Only a month ago, he issued media statements hailing a 58 percent increase in inquiries into alleged welfare fraud triggered by public tip-offs between July and December 2000. As a result, he boasted, Centrelink had conducted 36,423 reviews, resulting in 8,211 payment cancellations or reductions, saving taxpayers $16.1 million.
Despite this record, ACOSS president Michael Raper welcomed Anthony’s announcement of a review, while saying that ACOSS would conduct its own investigation into the breaching system.
The most striking feature of the ACOSS response was that it said nothing about the role of the Job Network providers or the purpose of the government’s vindictive regime. It denounced the breaching rules as “unfair” and “wrong” but provided no explanation for why and how they have been introduced.
Part of the reason for the silence is that ACOSS represents the charities and other welfare organisations, some of which are profiting from the government’s system.

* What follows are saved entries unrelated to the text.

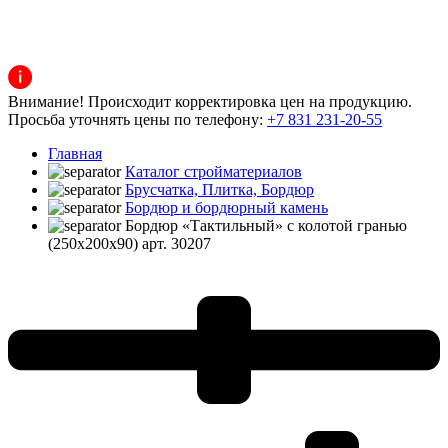
Внимание! Происходит корректировка цен на продукцию.
Просьба уточнять цены по телефону:
+7 831 231-20-55
Главная
Каталог стройматериалов
Брусчатка, Плитка, Бордюр
Бордюр и бордюрный камень
Бордюр «Тактильный» с колотой гранью
(250х200х90) арт. 30207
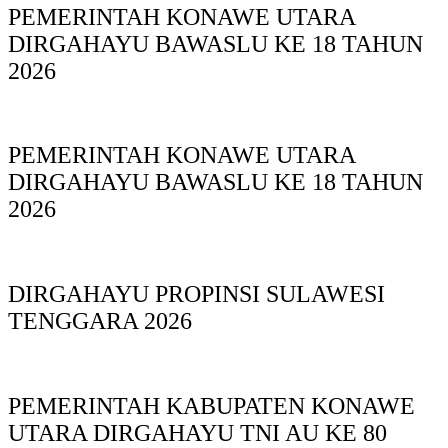
PEMERINTAH KONAWE UTARA
DIRGAHAYU BAWASLU KE 18 TAHUN
2026
PEMERINTAH KONAWE UTARA
DIRGAHAYU BAWASLU KE 18 TAHUN
2026
DIRGAHAYU PROPINSI SULAWESI
TENGGARA 2026
PEMERINTAH KABUPATEN KONAWE
UTARA DIRGAHAYU TNI AU KE 80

As Job Network providers, major charities—such as the Salvation Army, Mission Australia and the Smith Family—have a direct financial interest in cutting some of their “clients” off welfare.

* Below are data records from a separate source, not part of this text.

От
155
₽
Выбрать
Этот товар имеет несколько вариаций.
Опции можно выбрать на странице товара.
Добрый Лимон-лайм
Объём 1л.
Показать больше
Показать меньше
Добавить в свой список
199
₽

Under their contracts with the government, they receive fees for placing people in jobs. They can lose money if their clients do not accept jobs or later quit them. This can also be an incentive to “breach” clients who are difficult to place, removing from an agency’s books to make way for potentially more profitable referrals from Centrelink.
Mission Australia, with Job Network contracts potentially worth $88 million annually, has become a virtual government business. By one newspaper’s estimate, the Salvation Army has grown so huge on government contracts that if it were a company it would be in Australia’s top 200.

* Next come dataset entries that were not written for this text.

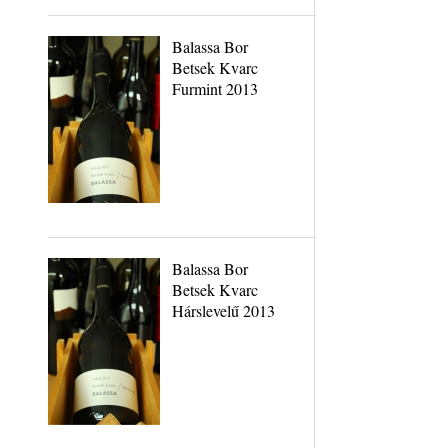
Balassa Bor
Betsek Kvarc
Furmint 2013
Balassa Bor
Betsek Kvarc
Hárslevelű 2013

These arrangements are part of the Howard government’s “social coalition” with charities and big business. It is increasingly handing over welfare services to profit-making organisations, which have financial reasons to cut spending levels.
The leading charities also share the government’s ideology of blaming the unemployed and the poor for their own plight. In February, they became part of a new 220-member Social Entrepreneurs Network, which espouses the reactionary line that welfare payments have become a barrier to shifting recipients into so-called self-help projects—essentially small businesses. Poor communities had to become “authors of their own futures,” Vern Hughes, the Network’s secretary, told the inaugural meeting.
While some charities have expressed opposition to the most obvious cruelties of the breaching regime, they have joined a coalition whose underlying agenda is bound up with scrapping the very conception of social responsibility for the plight of the unemployed and other victims of the private profit system.
The government’s aims are clear—to slash public spending, gut social programs and further lower corporate and income taxes, while providing employers with a ready supply of desperate job-seekers who can be forced into low-paid work. As Employment Minister Tony Abbott declared bluntly in April last year, “job snobs” will be cut off benefits if they do not take jobs “they may not like”.
ACOSS has no fundamental disagreement with this program, having participated in last year’s welfare reform report headed by Mission Australia chief Patrick McClure. That report endorsed the government’s attack on so-called “welfare dependency” and its proposals to extend the “activity tests” and other “mutual obligation” requirements to older unemployed workers and single parents.
Even as the government’s brutal breaching regime strips hundreds of thousands of workers and their families of their only source of income, often placing them at the mercy of the charities, these same organisations are profiting from the process and, despite a few qualms about the results, enforcing the system.